Thoughts I Think Whilst Unemploy-ed

I have come to the realization that I am crazy as a bag full of cats.

I think it's best that I accept this.

I don't know how much of the ebb and flow is due to me not working..and how much is due to me just realizing I'm nuts.

Anyways, chile.  I decided to do a little blog therapy to help clear my mind of whimsy.  I've been so sad lately that I find it's time to find that humor in the midst of sadness.  It's a gift that I've found to get me through tough times in my life.  Laugh to keep from crying.

Or laugh while I'm crying and do that odd sniveling laughy thingy.

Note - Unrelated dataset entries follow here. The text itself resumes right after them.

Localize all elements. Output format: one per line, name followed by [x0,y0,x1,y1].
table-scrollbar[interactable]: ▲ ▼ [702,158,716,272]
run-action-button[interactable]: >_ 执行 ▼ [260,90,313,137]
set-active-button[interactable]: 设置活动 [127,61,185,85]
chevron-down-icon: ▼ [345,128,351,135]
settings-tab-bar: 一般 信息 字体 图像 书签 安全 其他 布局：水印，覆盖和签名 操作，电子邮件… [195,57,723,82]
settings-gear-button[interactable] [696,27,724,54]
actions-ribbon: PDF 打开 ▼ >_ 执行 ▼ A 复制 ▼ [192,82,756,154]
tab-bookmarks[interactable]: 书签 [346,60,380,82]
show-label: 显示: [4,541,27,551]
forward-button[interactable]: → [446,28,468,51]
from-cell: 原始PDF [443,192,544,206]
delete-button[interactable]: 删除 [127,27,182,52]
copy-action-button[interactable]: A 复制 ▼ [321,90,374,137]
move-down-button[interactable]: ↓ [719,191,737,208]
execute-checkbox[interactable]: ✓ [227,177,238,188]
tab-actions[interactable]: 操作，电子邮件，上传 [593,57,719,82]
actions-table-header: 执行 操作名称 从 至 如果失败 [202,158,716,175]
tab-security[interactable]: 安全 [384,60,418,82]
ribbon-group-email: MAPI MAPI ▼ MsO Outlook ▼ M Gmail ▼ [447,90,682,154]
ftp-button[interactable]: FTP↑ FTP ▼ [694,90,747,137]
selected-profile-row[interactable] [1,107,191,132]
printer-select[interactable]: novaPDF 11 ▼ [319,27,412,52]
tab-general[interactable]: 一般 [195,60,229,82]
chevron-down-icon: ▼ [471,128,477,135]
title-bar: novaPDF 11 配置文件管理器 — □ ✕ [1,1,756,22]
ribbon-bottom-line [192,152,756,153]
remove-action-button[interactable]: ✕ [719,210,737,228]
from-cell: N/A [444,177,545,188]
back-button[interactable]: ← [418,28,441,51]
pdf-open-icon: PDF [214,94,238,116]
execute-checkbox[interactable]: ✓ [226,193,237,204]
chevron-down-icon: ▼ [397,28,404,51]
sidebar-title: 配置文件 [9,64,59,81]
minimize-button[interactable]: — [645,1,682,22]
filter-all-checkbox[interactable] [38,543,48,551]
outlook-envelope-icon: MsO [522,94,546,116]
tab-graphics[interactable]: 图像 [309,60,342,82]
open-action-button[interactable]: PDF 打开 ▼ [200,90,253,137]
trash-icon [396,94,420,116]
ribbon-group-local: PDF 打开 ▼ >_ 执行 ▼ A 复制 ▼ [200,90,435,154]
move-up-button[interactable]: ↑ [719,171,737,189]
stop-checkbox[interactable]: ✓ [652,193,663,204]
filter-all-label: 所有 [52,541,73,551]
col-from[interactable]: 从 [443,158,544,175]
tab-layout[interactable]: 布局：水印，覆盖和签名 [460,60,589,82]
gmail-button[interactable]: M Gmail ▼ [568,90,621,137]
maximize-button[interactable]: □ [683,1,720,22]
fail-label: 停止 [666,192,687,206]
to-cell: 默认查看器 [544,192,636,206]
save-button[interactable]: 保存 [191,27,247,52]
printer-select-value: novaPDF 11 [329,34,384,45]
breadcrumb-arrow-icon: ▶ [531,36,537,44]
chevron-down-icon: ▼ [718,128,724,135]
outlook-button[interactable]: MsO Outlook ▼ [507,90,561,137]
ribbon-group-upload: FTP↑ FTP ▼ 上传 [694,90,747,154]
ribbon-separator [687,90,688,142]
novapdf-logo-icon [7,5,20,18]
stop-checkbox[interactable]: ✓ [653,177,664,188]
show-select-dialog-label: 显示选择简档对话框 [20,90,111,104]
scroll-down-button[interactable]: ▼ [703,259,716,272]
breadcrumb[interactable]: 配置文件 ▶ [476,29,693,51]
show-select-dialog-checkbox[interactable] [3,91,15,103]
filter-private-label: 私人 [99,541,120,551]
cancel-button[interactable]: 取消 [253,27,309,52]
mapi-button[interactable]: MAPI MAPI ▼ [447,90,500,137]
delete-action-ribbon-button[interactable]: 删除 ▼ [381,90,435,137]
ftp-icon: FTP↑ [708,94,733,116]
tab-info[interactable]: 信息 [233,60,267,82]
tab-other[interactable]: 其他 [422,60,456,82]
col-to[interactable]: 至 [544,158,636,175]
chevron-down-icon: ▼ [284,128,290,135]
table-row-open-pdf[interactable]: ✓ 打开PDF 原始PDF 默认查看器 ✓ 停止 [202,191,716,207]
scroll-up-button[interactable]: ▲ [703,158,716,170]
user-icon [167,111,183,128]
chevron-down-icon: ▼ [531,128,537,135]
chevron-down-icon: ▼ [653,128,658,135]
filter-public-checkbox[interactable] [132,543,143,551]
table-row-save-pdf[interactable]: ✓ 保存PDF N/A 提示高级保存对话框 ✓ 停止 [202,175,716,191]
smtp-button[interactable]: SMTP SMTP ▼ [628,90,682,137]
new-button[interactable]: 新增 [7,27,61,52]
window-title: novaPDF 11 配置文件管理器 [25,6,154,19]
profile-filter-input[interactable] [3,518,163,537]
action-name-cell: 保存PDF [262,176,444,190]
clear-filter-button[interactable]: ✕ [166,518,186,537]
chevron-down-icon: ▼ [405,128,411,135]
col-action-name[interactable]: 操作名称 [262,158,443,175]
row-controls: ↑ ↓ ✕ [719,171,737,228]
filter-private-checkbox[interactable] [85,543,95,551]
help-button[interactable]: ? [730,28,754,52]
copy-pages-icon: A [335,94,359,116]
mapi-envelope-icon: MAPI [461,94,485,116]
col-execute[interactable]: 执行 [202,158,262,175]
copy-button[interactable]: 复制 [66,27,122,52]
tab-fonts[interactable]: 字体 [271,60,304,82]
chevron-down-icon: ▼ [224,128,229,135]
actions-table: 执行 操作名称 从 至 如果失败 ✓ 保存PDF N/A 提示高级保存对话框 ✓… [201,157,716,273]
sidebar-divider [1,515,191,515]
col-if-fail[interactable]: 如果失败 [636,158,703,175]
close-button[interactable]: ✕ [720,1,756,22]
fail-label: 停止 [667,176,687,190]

*You know what's funny about the whole "you're overqualified" thing?  Telling a mofo who CHOSE to apply for the job that "you're too damn good for this job, and we fear that you're going to break camp as soon as someone offers to pay you more".  Shiiiiid yeah!  You really think I'm going to be like "nah, dun..I don't want $5k more per year or nothing of the sort.  I must be loyal to the people who'll throw me under the bus at short notice".

*When I apply for a job, interview for a job, never hear anything, then see the post back up, I get mad.  I think about how much gas money I spent and how I wore these non-denim ass pants and this non-decorated ass blouse and refused to give in to the desire to pick out the fro just for you to con me.  Stuff like that makes me wish I had farted.

*Craigslist be on that magnanimous bull with the job posts.  You'll go through the posts, read them to make sure you aren't being all solicit-ed and such and decide to send an email.  Then, them rascally bastards will email you and be like "HI!  Thank you for applying to be my personal assistant!"  I'm like "for one, I didn't apply to be your personal assistant.  Two, your tone sounds mighty janky.  Three, you can't spell".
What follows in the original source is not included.